Check each line of the material that follows, and copy those holding the string "trebuie".

═════ Data records ═════

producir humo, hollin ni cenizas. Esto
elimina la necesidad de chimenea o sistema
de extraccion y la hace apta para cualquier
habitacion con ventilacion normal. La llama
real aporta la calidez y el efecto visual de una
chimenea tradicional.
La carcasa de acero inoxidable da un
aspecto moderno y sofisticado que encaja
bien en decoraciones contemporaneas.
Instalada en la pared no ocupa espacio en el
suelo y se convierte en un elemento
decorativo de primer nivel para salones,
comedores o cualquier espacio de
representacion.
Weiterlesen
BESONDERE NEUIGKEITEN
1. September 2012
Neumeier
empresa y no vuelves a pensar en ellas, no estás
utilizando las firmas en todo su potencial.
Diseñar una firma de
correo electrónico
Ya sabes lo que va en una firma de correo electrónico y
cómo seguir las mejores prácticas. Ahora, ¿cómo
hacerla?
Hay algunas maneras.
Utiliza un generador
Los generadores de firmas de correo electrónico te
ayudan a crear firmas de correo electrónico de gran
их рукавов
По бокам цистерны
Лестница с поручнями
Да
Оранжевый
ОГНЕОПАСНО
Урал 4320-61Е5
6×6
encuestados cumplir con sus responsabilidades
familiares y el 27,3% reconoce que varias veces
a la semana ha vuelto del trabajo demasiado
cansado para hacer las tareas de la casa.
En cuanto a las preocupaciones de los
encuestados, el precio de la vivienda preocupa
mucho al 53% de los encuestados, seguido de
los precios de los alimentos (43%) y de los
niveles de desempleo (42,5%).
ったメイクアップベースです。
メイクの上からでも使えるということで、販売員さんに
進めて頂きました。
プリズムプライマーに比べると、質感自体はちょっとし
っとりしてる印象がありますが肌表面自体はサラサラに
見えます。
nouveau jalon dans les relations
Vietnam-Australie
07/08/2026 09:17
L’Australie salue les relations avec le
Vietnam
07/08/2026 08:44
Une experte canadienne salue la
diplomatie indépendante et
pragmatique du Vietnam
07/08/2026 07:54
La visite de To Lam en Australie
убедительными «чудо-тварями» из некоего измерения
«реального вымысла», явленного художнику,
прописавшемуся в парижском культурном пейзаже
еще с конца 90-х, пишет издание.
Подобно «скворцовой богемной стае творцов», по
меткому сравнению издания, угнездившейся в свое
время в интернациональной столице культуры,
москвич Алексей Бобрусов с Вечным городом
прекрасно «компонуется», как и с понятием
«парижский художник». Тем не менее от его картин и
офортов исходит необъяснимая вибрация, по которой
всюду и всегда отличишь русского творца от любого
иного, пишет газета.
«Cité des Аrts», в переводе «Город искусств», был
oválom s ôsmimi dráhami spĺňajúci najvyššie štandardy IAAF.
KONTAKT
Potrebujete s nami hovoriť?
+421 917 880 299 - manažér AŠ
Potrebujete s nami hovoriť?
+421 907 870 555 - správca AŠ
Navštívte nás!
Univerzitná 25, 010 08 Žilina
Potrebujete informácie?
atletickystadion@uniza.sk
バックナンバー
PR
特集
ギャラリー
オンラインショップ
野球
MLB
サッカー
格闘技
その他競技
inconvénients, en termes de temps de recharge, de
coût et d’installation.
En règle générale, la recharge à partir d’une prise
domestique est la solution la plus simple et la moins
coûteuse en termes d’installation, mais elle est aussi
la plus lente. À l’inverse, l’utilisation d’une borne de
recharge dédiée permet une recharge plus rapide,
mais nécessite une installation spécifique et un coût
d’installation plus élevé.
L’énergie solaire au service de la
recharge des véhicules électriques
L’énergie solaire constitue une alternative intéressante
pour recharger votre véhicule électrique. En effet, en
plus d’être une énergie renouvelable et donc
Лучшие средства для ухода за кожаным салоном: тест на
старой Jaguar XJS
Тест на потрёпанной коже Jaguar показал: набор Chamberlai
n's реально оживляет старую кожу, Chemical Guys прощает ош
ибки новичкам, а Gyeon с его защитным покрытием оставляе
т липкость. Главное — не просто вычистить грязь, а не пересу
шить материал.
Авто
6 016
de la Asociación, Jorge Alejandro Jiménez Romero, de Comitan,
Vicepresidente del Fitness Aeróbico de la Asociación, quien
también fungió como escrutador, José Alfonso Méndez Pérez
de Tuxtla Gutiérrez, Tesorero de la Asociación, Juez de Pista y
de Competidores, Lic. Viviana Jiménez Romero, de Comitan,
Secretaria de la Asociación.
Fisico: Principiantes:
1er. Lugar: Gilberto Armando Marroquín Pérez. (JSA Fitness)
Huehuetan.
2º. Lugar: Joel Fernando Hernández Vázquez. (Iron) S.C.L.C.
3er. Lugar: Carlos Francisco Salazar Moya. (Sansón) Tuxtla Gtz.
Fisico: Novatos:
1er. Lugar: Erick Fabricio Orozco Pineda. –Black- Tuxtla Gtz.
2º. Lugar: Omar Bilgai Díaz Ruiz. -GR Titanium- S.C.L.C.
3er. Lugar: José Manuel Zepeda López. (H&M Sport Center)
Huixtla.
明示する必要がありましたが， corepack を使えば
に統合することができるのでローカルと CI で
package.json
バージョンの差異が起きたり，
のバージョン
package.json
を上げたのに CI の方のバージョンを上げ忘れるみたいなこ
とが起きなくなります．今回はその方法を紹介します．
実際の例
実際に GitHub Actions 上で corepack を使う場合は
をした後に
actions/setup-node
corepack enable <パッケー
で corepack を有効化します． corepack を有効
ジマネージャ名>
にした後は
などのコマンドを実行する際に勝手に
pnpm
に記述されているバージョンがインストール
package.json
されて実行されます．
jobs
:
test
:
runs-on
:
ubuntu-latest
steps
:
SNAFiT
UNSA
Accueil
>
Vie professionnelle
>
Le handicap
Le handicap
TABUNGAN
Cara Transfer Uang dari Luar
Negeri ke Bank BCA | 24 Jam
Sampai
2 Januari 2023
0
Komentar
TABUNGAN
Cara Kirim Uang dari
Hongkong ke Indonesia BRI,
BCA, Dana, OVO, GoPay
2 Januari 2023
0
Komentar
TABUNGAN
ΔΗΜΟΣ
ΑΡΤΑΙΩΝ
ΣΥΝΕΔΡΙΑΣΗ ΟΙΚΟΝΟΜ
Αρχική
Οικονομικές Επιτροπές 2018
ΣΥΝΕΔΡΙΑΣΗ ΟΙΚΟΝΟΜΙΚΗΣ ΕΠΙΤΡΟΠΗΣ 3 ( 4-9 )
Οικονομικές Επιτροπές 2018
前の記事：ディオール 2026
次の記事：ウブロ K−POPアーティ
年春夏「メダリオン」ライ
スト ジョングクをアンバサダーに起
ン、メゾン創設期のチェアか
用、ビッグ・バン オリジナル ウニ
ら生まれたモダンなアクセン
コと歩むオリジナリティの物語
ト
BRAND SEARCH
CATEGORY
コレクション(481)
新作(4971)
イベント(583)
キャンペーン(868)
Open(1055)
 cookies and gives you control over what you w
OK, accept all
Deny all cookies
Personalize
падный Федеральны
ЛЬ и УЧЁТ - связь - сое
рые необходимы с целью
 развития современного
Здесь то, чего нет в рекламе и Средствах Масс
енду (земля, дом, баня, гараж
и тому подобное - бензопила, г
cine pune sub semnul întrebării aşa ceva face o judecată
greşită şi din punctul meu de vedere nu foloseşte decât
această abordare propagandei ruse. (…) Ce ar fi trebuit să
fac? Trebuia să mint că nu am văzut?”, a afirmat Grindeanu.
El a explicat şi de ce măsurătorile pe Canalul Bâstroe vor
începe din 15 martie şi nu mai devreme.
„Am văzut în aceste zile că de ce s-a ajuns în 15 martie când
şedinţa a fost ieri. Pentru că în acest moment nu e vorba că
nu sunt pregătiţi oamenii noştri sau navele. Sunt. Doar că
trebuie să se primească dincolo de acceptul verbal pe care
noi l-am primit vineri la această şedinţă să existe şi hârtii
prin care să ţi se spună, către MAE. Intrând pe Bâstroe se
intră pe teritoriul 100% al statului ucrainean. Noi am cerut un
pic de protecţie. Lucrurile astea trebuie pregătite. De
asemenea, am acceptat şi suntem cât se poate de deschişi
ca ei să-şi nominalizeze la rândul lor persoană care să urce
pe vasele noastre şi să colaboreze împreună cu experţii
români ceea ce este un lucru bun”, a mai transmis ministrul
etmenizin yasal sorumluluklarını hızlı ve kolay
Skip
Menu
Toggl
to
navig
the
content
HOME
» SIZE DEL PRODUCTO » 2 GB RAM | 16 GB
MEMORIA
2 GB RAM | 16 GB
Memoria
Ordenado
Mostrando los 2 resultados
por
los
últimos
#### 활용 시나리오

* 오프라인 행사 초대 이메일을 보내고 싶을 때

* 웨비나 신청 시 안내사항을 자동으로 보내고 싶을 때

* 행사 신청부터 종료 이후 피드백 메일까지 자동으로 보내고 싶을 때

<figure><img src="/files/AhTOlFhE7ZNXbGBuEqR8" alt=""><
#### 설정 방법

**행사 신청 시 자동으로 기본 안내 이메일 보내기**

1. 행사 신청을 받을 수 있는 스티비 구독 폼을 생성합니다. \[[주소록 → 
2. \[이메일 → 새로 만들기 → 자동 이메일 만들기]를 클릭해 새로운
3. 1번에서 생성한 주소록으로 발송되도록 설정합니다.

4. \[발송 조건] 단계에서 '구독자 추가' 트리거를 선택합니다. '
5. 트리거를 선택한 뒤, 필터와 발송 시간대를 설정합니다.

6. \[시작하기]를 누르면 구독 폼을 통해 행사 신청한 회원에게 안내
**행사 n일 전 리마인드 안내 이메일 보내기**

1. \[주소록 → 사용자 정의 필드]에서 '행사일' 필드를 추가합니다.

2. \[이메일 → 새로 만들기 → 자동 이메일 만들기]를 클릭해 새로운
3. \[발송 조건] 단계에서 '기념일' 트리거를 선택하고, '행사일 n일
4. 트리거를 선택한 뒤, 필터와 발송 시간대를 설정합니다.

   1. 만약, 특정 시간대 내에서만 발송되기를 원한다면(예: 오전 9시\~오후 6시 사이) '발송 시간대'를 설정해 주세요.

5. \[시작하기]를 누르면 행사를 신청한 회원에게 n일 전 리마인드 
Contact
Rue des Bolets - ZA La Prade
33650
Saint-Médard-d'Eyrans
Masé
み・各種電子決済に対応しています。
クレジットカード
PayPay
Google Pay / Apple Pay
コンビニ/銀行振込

═════

__Answer section__
trebuie să se primească dincolo de acceptul verbal pe care
pic de protecţie. Lucrurile astea trebuie pregătite. De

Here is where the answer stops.